_Your assignment_. Exact copies of all the lines below are needed, without the pictures.
** Available data follows **
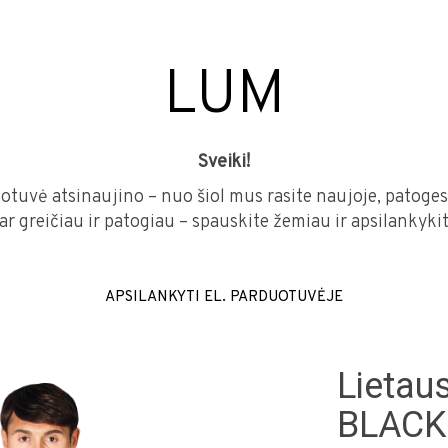
LUM
Sveiki!
otuvė atsinaujino – nuo šiol mus rasite naujoje, patoges
dar greičiau ir patogiau – spauskite žemiau ir apsilankyk
APSILANKYTI EL. PARDUOTUVĖJE
Lietau
BLACK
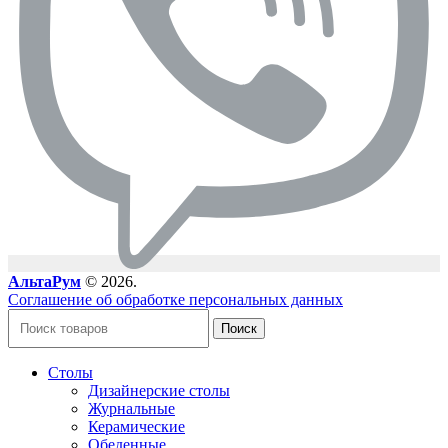
АльтаРум
© 2026.
Соглашение об обработке персональных данных
Поиск
Столы
Дизайнерские столы
Журнальные
Керамические
Обеденные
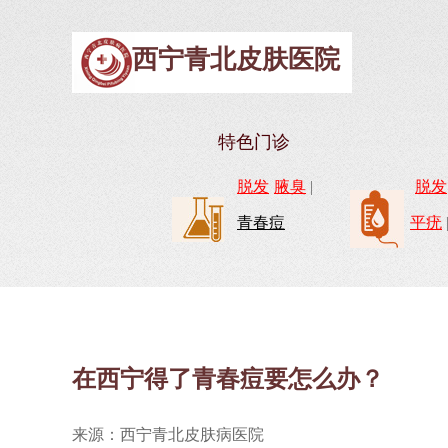
西宁青北皮肤医院
特色门诊
脱发
腋臭
|
脱发
青春痘
平疣
在西宁得了青春痘要怎么办？
来源：西宁青北皮肤病医院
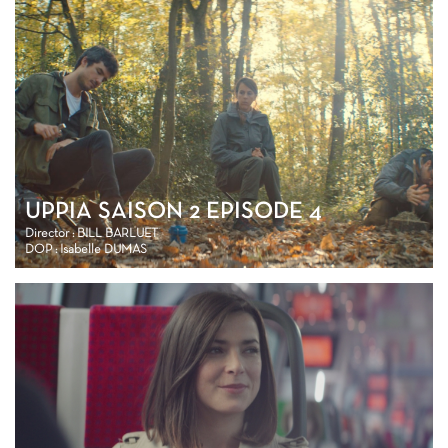
UPPIA SAISON 2 EPISODE 4
Director : BILL BARLUET
DOP : Isabelle DUMAS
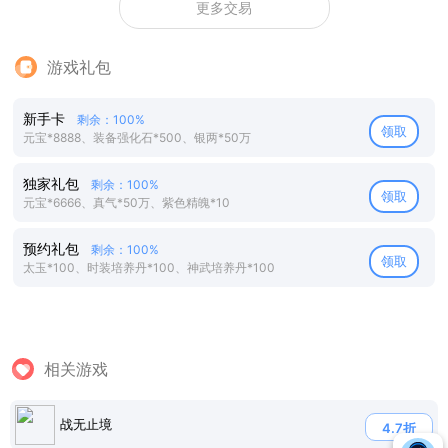
更多交易
游戏礼包
新手卡
剩余：100%
领取
元宝*8888、装备强化石*500、银两*50万
独家礼包
剩余：100%
领取
元宝*6666、真气*50万、紫色精魄*10
预约礼包
剩余：100%
领取
太玉*100、时装培养丹*100、神武培养丹*100
相关游戏
战无止境
4.7折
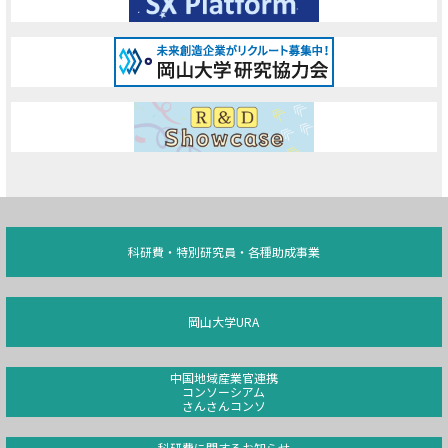
科研費・特別研究員・各種助成事業
岡山大学URA
中国地域産業官連携
コンソーシアム
さんさんコンソ
科研費に関するお知らせ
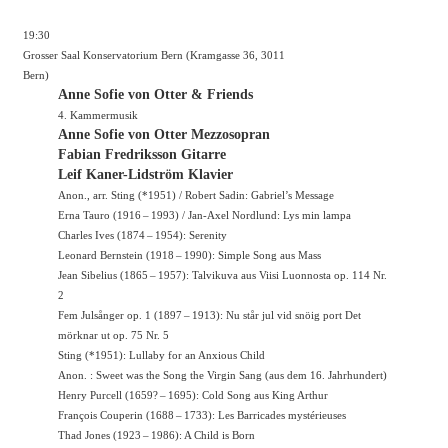
19:30
Grosser Saal Konservatorium Bern (Kramgasse 36, 3011
Bern)
Anne Sofie von Otter & Friends
4. Kammermusik
Anne Sofie von Otter Mezzosopran
Fabian Fredriksson Gitarre
Leif Kaner-Lidström Klavier
Anon., arr. Sting (*1951) / Robert Sadin: Gabriel’s Message
Erna Tauro (1916 – 1993) / Jan-Axel Nordlund: Lys min lampa
Charles Ives (1874 – 1954): Serenity
Leonard Bernstein (1918 – 1990): Simple Song aus Mass
Jean Sibelius (1865 – 1957): Talvikuva aus Viisi Luonnosta op. 114 Nr.
2
Fem Julsånger op. 1 (1897 – 1913): Nu står jul vid snöig port Det
mörknar ut op. 75 Nr. 5
Sting (*1951): Lullaby for an Anxious Child
Anon. : Sweet was the Song the Virgin Sang (aus dem 16. Jahrhundert)
Henry Purcell (1659? – 1695): Cold Song aus King Arthur
François Couperin (1688 – 1733): Les Barricades mystérieuses
Thad Jones (1923 – 1986): A Child is Born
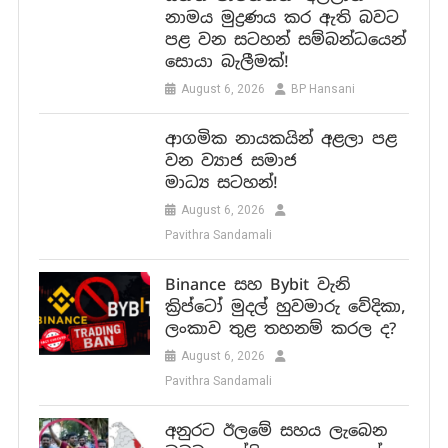
නාමය මුද්‍රණය කර ඇති බවට
පළ වන සටහන් සම්බන්ධයෙන්
සොයා බැලීමක්!
August 6, 2026
BP Hansani
ආගමික නායකයින් අළලා පළ
වන ව්‍යාජ සමාජ
මාධ්‍ය සටහන්!
August 6, 2026
Pavithra Sandamali
Binance සහ Bybit වැනි
ක්‍රිප්ටෝ මුදල් හුවමාරු වේදිකා,
ලංකාව තුළ තහනම් කරල ද?
August 6, 2026
Pavithra Sandamali
අනුරට ඊලමේ සහය ලැබෙන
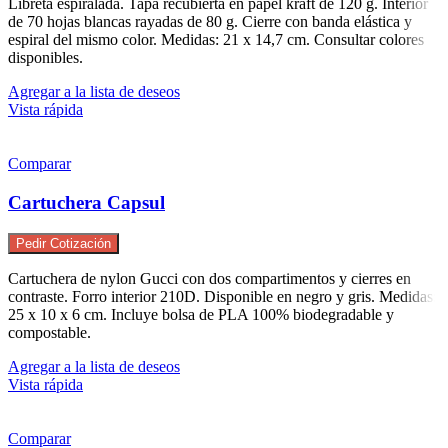
Libreta espiralada. Tapa recubierta en papel kraft de 120 g. Interior
de 70 hojas blancas rayadas de 80 g. Cierre con banda elástica y
espiral del mismo color. Medidas: 21 x 14,7 cm. Consultar colores
disponibles.
Agregar a la lista de deseos
Vista rápida
Comparar
Cartuchera Capsul
Pedir Cotización
Cartuchera de nylon Gucci con dos compartimentos y cierres en
contraste. Forro interior 210D. Disponible en negro y gris. Medidas:
25 x 10 x 6 cm. Incluye bolsa de PLA 100% biodegradable y
compostable.
Agregar a la lista de deseos
Vista rápida
Comparar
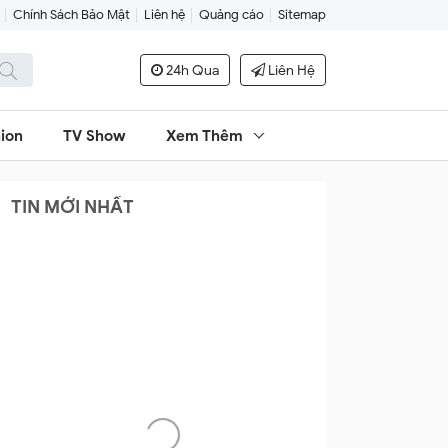
Chính Sách Bảo Mật
Liên hệ
Quảng cáo
Sitemap
24h Qua
Liên Hệ
ion
TV Show
Xem Thêm
TIN MỚI NHẤT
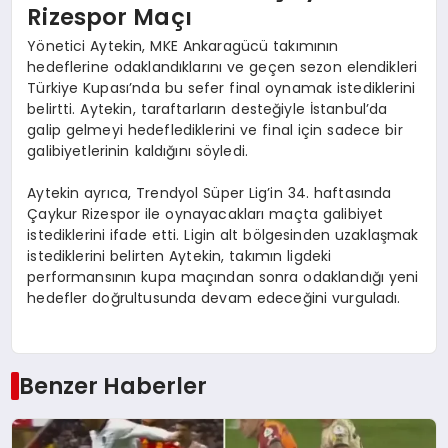
Rizespor Maçı
Yönetici Aytekin, MKE Ankaragücü takımının
hedeflerine odaklandıklarını ve geçen sezon elendikleri
Türkiye Kupası’nda bu sefer final oynamak istediklerini
belirtti. Aytekin, taraftarların desteğiyle İstanbul’da
galip gelmeyi hedeflediklerini ve final için sadece bir
galibiyetlerinin kaldığını söyledi.
Aytekin ayrıca, Trendyol Süper Lig’in 34. haftasında
Çaykur Rizespor ile oynayacakları maçta galibiyet
istediklerini ifade etti. Ligin alt bölgesinden uzaklaşmak
istediklerini belirten Aytekin, takımın ligdeki
performansının kupa maçından sonra odaklandığı yeni
hedefler doğrultusunda devam edeceğini vurguladı.
Benzer Haberler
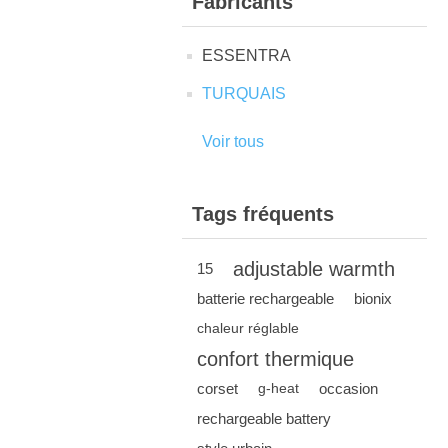
Fabricants
ESSENTRA
TURQUAIS
Voir tous
Tags fréquents
adjustable warmth
15
batterie rechargeable
bionix
chaleur réglable
confort thermique
corset
occasion
g-heat
rechargeable battery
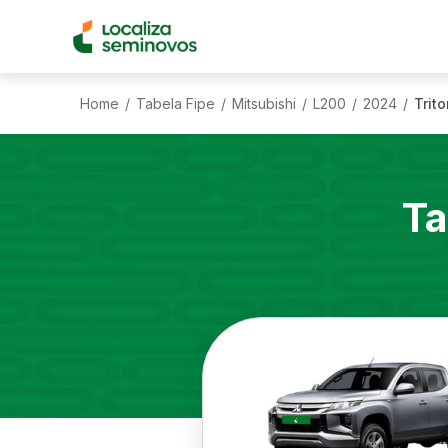
Home
Tabela Fipe
Mitsubishi
L200
2024
Trit
/
/
/
/
/
Ta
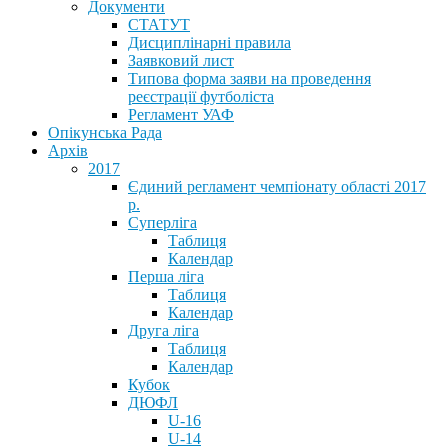
Документи
СТАТУТ
Дисциплінарні правила
Заявковий лист
Типова форма заяви на проведення
реєстрації футболіста
Регламент УАФ
Опікунська Рада
Архів
2017
Єдиний регламент чемпіонату області 2017
р.
Суперліга
Таблиця
Календар
Перша ліга
Таблиця
Календар
Друга ліга
Таблиця
Календар
Кубок
ДЮФЛ
U-16
U-14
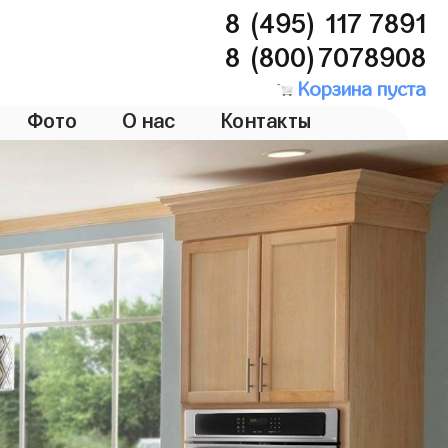
8 (495) 117 7891
8 (800)7078908
Корзина пуста
Фото
О нас
Контакты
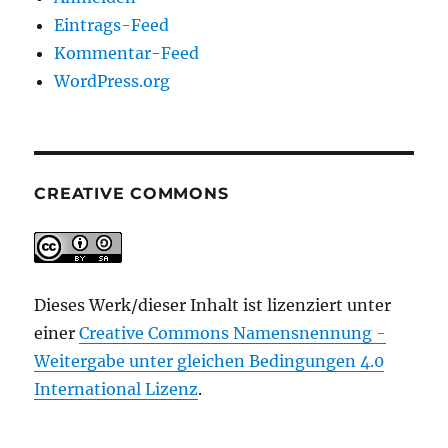
Eintrags-Feed
Kommentar-Feed
WordPress.org
CREATIVE COMMONS
Dieses Werk/dieser Inhalt ist lizenziert unter
einer
Creative Commons Namensnennung -
Weitergabe unter gleichen Bedingungen 4.0
International Lizenz
.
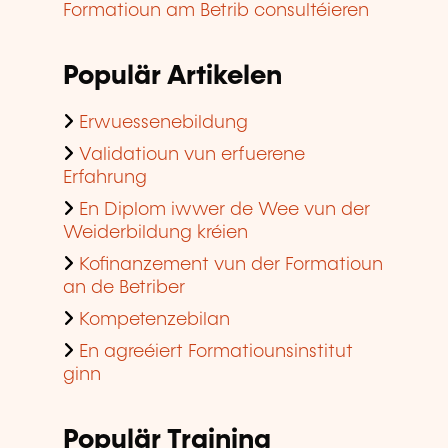
Formatioun am Betrib consultéieren
Populär Artikelen
Erwuessenebildung
Validatioun vun erfuerene
Erfahrung
En Diplom iwwer de Wee vun der
Weiderbildung kréien
Kofinanzement vun der Formatioun
an de Betriber
Kompetenzebilan
En agreéiert Formatiounsinstitut
ginn
Populär Training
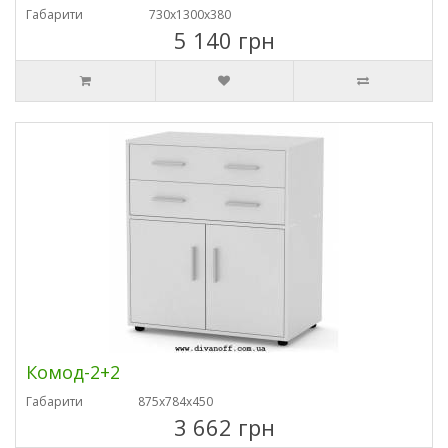
Габарити
730х1300х380
5 140 грн
Комод-2+2
Габарити
875х784х450
3 662 грн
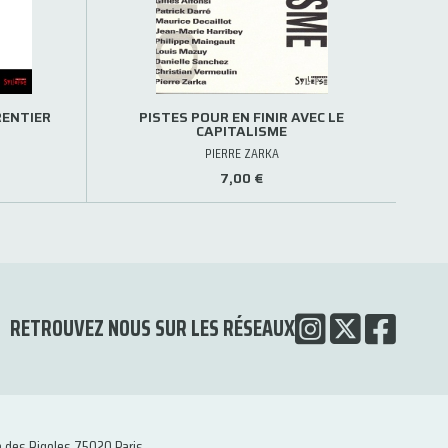
RENTIER
PISTES POUR EN FINIR AVEC LE
CAPITALISME
PIERRE ZARKA
7,00 €
RETROUVEZ NOUS SUR LES RÉSEAUX
e des Rigoles 75020 Paris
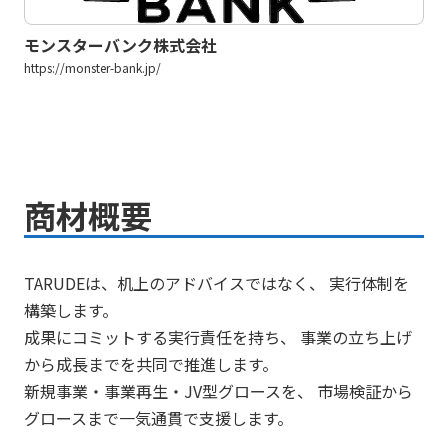
モンスターバンク株式会社
https://monster-bank.jp/
商材概要
TARUDEは、机上のアドバイスではなく、 実行体制を
構築します。
成果にコミットする実行責任を持ち、 事業の立ち上げ
から成長までを共同で推進します。
新規事業・事業再生・JV型グロースを、 市場検証から
グロースまで一気通貫で支援します。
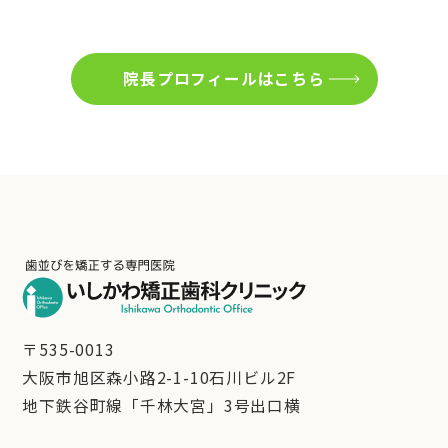
院長プロフィールはこちら
〒535-0013
大阪市旭区森小路2-1-10石川ビル2F
地下鉄谷町線「千林大宮」3号出口横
** End of Available data **
_Answer below_.
LUM
Sveiki!
otuvė atsinaujino – nuo šiol mus rasite naujoje, patoges
dar greičiau ir patogiau – spauskite žemiau ir apsilankyk
APSILANKYTI EL. PARDUOTUVĖJE
Lietau
BLACK
АльтаРум
© 2026.
Соглашение об обработке персональных данных
Поиск
Столы
Дизайнерские столы
Журнальные
Керамические
Обеденные
西宁青北皮肤医院
特色门诊
脱发
腋臭
|
脱发
青春痘
平疣
在西宁得了青春痘要怎么办？
来源：西宁青北皮肤病医院
UPPIA SAISON 2 EPISODE 4
Director : BILL BARLUET
DOP : Isabelle DUMAS
更多交易
游戏礼包
新手卡
剩余：100%
领取
元宝*8888、装备强化石*500、银两*50万
独家礼包
剩余：100%
领取
元宝*6666、真气*50万、紫色精魄*10
预约礼包
剩余：100%
领取
太玉*100、时装培养丹*100、神武培养丹*100
相关游戏
战无止境
4.7折
科研費・特別研究員・各種助成事業
岡山大学URA
中国地域産業官連携
コンソーシアム
さんさんコンソ
科研費に関するお知らせ
19:30
Grosser Saal Konservatorium Bern (Kramgasse 36, 3011
Bern)
Anne Sofie von Otter & Friends
4. Kammermusik
Anne Sofie von Otter Mezzosopran
Fabian Fredriksson Gitarre
Leif Kaner-Lidström Klavier
Anon., arr. Sting (*1951) / Robert Sadin: Gabriel’s Message
Erna Tauro (1916 – 1993) / Jan-Axel Nordlund: Lys min lampa
Charles Ives (1874 – 1954): Serenity
Leonard Bernstein (1918 – 1990): Simple Song aus Mass
Jean Sibelius (1865 – 1957): Talvikuva aus Viisi Luonnosta op. 114 Nr.
2
Fem Julsånger op. 1 (1897 – 1913): Nu står jul vid snöig port Det
mörknar ut op. 75 Nr. 5
Sting (*1951): Lullaby for an Anxious Child
Anon. : Sweet was the Song the Virgin Sang (aus dem 16. Jahrhundert)
Henry Purcell (1659? – 1695): Cold Song aus King Arthur
François Couperin (1688 – 1733): Les Barricades mystérieuses
Thad Jones (1923 – 1986): A Child is Born
නාමය මුද්‍රණය කර ඇති බවට
පළ වන සටහන් සම්බන්ධයෙන්
සොයා බැලීමක්!
August 6, 2026
BP Hansani
ආගමික නායකයින් අළලා පළ
වන ව්‍යාජ සමාජ
මාධ්‍ය සටහන්!
August 6, 2026
Pavithra Sandamali
Binance සහ Bybit වැනි
ක්‍රිප්ටෝ මුදල් හුවමාරු වේදිකා,
ලංකාව තුළ තහනම් කරල ද?
August 6, 2026
Pavithra Sandamali
අනුරට ඊලමේ සහය ලැබෙන
Libreta espiralada. Tapa recubierta en papel kraft de 120 g. Interior
de 70 hojas blancas rayadas de 80 g. Cierre con banda elástica y
espiral del mismo color. Medidas: 21 x 14,7 cm. Consultar colores
disponibles.
Agregar a la lista de deseos
Vista rápida
Comparar
Cartuchera Capsul
Pedir Cotización
Cartuchera de nylon Gucci con dos compartimentos y cierres en
contraste. Forro interior 210D. Disponible en negro y gris. Medidas:
25 x 10 x 6 cm. Incluye bolsa de PLA 100% biodegradable y
compostable.
Agregar a la lista de deseos
Vista rápida
Comparar
Chính Sách Bảo Mật
Liên hệ
Quảng cáo
Sitemap
24h Qua
Liên Hệ
ion
TV Show
Xem Thêm
TIN MỚI NHẤT
Rizespor Maçı
Yönetici Aytekin, MKE Ankaragücü takımının
hedeflerine odaklandıklarını ve geçen sezon elendikleri
Türkiye Kupası’nda bu sefer final oynamak istediklerini
belirtti. Aytekin, taraftarların desteğiyle İstanbul’da
galip gelmeyi hedeflediklerini ve final için sadece bir
galibiyetlerinin kaldığını söyledi.
Aytekin ayrıca, Trendyol Süper Lig’in 34. haftasında
Çaykur Rizespor ile oynayacakları maçta galibiyet
istediklerini ifade etti. Ligin alt bölgesinden uzaklaşmak
istediklerini belirten Aytekin, takımın ligdeki
performansının kupa maçından sonra odaklandığı yeni
hedefler doğrultusunda devam edeceğini vurguladı.
Benzer Haberler
Fabricants
ESSENTRA
TURQUAIS
Voir tous
Tags fréquents
adjustable warmth
15
batterie rechargeable
bionix
chaleur réglable
confort thermique
corset
occasion
g-heat
rechargeable battery
Home
Tabela Fipe
Mitsubishi
L200
2024
Trit
/
/
/
/
/
Ta
Документи
СТАТУТ
Дисциплінарні правила
Заявковий лист
Типова форма заяви на проведення
реєстрації футболіста
Регламент УАФ
Опікунська Рада
Архів
2017
Єдиний регламент чемпіонату області 2017
р.
Суперліга
Таблиця
Календар
Перша ліга
Таблиця
Календар
Друга ліга
Таблиця
Календар
Кубок
ДЮФЛ
U-16
U-14
8 (495) 117 7891
8 (800)7078908
Корзина пуста
Фото
О нас
Контакты
Eintrags-Feed
Kommentar-Feed
WordPress.org
CREATIVE COMMONS
Dieses Werk/dieser Inhalt ist lizenziert unter
einer
Creative Commons Namensnennung -
Weitergabe unter gleichen Bedingungen 4.0
International Lizenz
.
Formatioun am Betrib consultéieren
Populär Artikelen
Erwuessenebildung
Validatioun vun erfuerene
Erfahrung
En Diplom iwwer de Wee vun der
Weiderbildung kréien
Kofinanzement vun der Formatioun
an de Betriber
Kompetenzebilan
En agreéiert Formatiounsinstitut
ginn
Populär Training
Габарити
730х1300х380
5 140 грн
Комод-2+2
Габарити
875х784х450
3 662 грн
RENTIER
PISTES POUR EN FINIR AVEC LE
CAPITALISME
PIERRE ZARKA
7,00 €
RETROUVEZ NOUS SUR LES RÉSEAUX
e des Rigoles 75020 Paris
モンスターバンク株式会社
https://monster-bank.jp/
商材概要
TARUDEは、机上のアドバイスではなく、 実行体制を
構築します。
成果にコミットする実行責任を持ち、 事業の立ち上げ
から成長までを共同で推進します。
新規事業・事業再生・JV型グロースを、 市場検証から
グロースまで一気通貫で支援します。
院長プロフィールはこちら
〒535-0013
大阪市旭区森小路2-1-10石川ビル2F
地下鉄谷町線「千林大宮」3号出口横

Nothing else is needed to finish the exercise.